Montreal City Councillor for Longue-Pointe / Maisonneuve–Longue-Pointe
- In office 1994–2009
- Preceded by: Nicole Boudreau
- Succeeded by: Louise Harel

Leader of the Official Opposition on Montreal City Council (equivalent of House Leader)
- In office 2003 or earlier – 2008
- Succeeded by: Anie Samson

Chair of the Vision Montreal Caucus
- In office 2003 or earlier – January 2006
- Preceded by: Luc Larivée (until 2002)
- Succeeded by: François Purcell
- In office September 2007 – November 2008
- Preceded by: François Purcell
- Succeeded by: Gaëtan Primeau

Chair of Montreal Urban Community's Public Security Committee
- In office 1997–2001
- Preceded by: Kettly Beauregard
- Succeeded by: position eliminated

= Claire St-Arnaud =

Canadian politician

Claire St-Arnaud is a politician in Montreal, Quebec, Canada. She served on the Montreal city council from 1994 to 2009, representing the east-end division of Longue-Pointe. St-Arnaud was a member of Vision Montreal until resigning to sit as an independent in 2008.

==City councillor==
- First term
St-Arnaud was first elected to city council in the 1994 municipal election, defeating incumbent councillor Nicole Boudreau of the Montreal Citizens' Movement (MCM). Vision Montreal won a majority government in this election under Pierre Bourque's leadership, and St-Arnaud served as a supporter of the administration. She was appointed as an assistant to Montreal executive committee chairman Noushig Eloyan and was given responsibility for community groups and for sports and recreation. In 1996, she took part in difficult negotiations with municipal day camps and oversaw fee increases for children's hockey, baseball, and soccer.

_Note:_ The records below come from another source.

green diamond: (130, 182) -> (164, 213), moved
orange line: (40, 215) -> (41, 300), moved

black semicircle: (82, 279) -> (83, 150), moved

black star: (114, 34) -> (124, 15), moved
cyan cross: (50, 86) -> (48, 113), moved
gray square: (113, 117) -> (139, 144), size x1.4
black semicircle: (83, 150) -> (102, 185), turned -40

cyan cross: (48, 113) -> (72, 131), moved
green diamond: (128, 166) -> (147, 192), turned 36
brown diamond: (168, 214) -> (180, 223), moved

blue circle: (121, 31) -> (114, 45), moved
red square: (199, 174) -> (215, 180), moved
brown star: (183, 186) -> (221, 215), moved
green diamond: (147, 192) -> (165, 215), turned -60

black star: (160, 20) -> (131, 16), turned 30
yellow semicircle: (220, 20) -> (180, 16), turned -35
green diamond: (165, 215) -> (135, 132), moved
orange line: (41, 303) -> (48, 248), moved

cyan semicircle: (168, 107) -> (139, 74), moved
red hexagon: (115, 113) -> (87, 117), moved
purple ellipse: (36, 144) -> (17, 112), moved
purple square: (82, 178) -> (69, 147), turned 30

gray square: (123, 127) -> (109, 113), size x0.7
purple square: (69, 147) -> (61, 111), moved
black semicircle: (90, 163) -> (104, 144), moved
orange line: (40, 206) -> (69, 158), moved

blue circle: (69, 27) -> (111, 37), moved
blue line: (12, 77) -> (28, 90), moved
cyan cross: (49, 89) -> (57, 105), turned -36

St-Arnaud became chair of the Montreal Urban Community's public security committee in February 1997. Soon after her appointment, she oversaw the adoption of a community policing initiative proposed by police chief Jacques Duchesneau. In 1998, she rejected a proposal by fellow Montreal councillor Marvin Rotrand for public consultation in the selection of the urban community's next chief.

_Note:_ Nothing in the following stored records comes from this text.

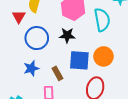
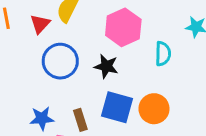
cyan semicircle: (102, 20) -> (163, 54), size x0.7
blue star: (31, 68) -> (42, 118), moved

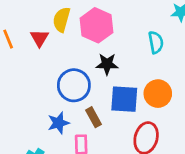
pink hexagon: (123, 27) -> (97, 25), moved
blue circle: (60, 61) -> (74, 85), moved

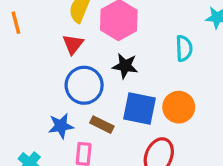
red triangle: (39, 38) -> (73, 44), moved
brown rectangle: (94, 117) -> (102, 125), turned -42

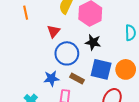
red triangle: (73, 44) -> (54, 31), moved

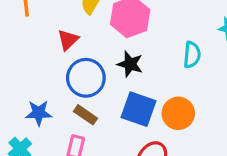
blue star: (51, 78) -> (39, 113), moved
brown rectangle: (77, 79) -> (85, 115), moved

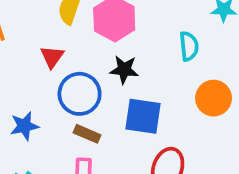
blue star: (39, 113) -> (24, 126), moved
orange circle: (178, 113) -> (214, 98), moved

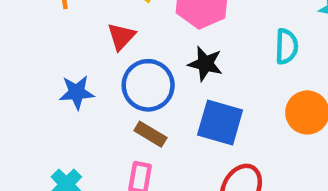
blue star: (24, 126) -> (77, 92), moved

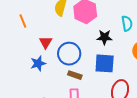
red triangle: (121, 36) -> (46, 42), moved
black star: (205, 64) -> (104, 37), moved

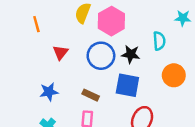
blue circle: (69, 54) -> (101, 56), moved
blue star: (38, 63) -> (49, 92), moved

She circulated a letter to other councillors in 1996, informing them that Montreal had a $125,000 surplus and encouraging them to apply for youth and anti-poverty funding. Montreal Gazette, while endorsing the funding initiatives, criticized St-Arnaud for only sending the letter to Vision Montreal councillors and not to members of the opposition. St-Arnaud responded that this had been an innocent mistake.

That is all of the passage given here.